We can start by calculating a very simple, yet powerful, and widely-used SVI, the normalized difference vegetation index (NDVI). NDVI has been used for over 40 years to study changes on the Earth's surface, specifically related to vegetation, stress, and agriculture. For more information on NDVI, you can explore this article from NASA: [https://earthobservatory.nasa.gov/features/MeasuringVegetation/measuring_vegetation_1.php](https://earthobservatory.nasa.gov/features/MeasuringVegetation/measuring_vegetation_1.php)

To calculate NDVI, we need to select which bands we want to include in the calculation. In general, NDVI is defined using a red and near-infrared band, so lets use a band centered at 650nm and another at 850nm, both squarely within the red and NIR wavelength range as shown in the example spectral graph above

The basic structure of the NDVI is: NDVI = (NIR−Red)/(NIR + Red)

In [None]:
### Let's calculate the NDVI using the provided normalized_diff function
ndvi = normalized_diff(input_xarray = ds_geo, band1=650, band2=850, index_name='ndvi', proj=llwgs84)
ndvi.hvplot.image(cmap='viridis', geo=True, tiles='ESRI', aspect = 'equal', frame_width=720, clim=(0,1)).opts(title="NDVI Image")

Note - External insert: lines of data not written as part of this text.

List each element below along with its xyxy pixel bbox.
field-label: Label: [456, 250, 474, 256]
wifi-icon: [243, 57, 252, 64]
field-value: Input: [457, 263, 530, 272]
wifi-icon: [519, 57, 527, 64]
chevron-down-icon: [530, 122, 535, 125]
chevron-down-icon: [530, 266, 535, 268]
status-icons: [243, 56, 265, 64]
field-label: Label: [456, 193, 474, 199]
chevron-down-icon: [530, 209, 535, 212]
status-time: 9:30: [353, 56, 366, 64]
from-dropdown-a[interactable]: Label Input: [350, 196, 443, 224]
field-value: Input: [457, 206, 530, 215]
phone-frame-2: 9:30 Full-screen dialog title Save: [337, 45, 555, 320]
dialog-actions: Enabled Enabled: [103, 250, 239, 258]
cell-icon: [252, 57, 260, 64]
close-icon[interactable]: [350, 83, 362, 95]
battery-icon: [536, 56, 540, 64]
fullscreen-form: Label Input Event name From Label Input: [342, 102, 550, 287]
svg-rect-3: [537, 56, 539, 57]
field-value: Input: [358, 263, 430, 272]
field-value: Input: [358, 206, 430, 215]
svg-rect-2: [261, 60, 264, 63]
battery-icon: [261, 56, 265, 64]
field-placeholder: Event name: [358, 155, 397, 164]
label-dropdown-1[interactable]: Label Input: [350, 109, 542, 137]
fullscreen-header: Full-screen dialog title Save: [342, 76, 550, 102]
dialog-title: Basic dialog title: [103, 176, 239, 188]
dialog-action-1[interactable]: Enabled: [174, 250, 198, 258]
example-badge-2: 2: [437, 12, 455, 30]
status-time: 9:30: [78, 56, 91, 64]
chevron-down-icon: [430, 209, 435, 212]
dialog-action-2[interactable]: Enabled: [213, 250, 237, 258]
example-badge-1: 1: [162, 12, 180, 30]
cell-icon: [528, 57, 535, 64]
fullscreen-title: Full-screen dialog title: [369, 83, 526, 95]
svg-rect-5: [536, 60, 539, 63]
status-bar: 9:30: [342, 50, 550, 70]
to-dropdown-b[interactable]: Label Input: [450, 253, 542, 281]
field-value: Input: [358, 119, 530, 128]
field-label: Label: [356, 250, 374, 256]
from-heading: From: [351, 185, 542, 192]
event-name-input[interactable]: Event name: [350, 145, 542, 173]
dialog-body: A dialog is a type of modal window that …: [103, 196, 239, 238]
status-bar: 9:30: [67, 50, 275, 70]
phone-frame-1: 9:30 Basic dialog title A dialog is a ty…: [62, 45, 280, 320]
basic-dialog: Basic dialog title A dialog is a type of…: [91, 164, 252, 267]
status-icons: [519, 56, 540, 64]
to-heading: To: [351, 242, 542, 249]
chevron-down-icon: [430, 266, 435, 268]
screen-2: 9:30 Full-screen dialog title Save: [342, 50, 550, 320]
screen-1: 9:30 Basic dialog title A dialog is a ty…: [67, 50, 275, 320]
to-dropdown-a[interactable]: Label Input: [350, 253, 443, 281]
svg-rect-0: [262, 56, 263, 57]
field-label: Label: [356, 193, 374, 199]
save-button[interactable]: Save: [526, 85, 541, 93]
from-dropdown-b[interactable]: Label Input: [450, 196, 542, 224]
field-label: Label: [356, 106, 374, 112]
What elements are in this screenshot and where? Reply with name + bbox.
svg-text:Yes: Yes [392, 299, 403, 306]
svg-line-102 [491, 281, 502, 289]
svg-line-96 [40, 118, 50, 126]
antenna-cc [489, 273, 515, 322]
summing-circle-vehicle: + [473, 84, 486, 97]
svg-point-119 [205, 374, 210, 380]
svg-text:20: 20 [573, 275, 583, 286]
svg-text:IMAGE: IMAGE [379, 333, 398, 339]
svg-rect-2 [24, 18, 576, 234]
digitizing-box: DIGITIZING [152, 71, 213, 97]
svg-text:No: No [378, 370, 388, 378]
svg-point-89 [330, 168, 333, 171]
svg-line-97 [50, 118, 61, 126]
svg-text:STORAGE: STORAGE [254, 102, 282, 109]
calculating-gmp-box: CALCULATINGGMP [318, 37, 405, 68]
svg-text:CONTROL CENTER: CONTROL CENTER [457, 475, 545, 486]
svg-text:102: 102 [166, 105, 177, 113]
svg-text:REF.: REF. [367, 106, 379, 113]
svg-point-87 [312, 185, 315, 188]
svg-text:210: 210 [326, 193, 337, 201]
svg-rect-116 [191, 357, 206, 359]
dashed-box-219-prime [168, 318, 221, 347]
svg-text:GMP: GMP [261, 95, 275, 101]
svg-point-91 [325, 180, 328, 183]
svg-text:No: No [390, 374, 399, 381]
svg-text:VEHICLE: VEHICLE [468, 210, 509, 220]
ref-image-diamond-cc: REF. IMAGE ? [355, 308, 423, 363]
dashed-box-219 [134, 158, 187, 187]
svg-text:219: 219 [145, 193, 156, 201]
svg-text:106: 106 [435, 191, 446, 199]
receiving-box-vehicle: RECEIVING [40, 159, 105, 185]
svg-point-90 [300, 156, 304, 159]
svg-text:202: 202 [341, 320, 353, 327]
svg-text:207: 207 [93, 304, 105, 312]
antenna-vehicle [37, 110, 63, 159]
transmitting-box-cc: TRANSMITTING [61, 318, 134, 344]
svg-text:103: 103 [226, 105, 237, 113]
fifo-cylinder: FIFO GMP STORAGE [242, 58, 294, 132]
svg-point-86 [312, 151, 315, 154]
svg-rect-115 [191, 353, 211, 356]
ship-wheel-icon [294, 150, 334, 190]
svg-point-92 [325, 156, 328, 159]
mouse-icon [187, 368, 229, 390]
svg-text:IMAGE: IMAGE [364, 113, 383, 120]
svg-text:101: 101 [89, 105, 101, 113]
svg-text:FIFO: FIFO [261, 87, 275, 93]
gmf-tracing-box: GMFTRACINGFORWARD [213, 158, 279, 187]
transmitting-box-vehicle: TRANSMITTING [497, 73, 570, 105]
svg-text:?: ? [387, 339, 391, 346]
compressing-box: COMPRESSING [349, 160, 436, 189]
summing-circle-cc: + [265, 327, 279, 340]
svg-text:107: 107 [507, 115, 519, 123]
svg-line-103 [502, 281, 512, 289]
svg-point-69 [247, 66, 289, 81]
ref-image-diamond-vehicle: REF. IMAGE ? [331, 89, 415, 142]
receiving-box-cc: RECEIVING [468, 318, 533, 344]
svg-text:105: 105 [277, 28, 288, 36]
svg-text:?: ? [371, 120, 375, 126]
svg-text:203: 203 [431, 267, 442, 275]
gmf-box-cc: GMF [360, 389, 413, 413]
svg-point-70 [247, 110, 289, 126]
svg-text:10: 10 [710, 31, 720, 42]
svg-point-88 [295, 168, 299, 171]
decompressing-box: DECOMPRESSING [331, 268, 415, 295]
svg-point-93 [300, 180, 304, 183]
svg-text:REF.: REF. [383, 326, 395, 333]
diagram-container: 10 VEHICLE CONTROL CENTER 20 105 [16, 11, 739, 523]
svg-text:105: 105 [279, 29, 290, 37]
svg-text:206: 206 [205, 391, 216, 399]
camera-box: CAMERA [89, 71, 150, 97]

Above is the NDVI map generated from the Yuma CO scene. What do you new imformation or details do you notice in this new NDVI map?

In [None]:
### Now let's calculate 2 more SVIs and show the three SVIs side by side for comparison

# We can calculate the Normalized Difference Water Index that is designed to capture subtle variations in canopy water content
ndwi = normalized_diff(input_xarray = ds_geo, band1=2200, band2=864, index_name='ndwi', proj=llwgs84)

# We can also calculate the Red Edge NDVI that is highly sensitive the subtle variations in plant photosynthetic pigment content
reNDVI = normalized_diff(input_xarray = ds_geo, band1=705, band2=750, index_name='reNDVI', proj=llwgs84)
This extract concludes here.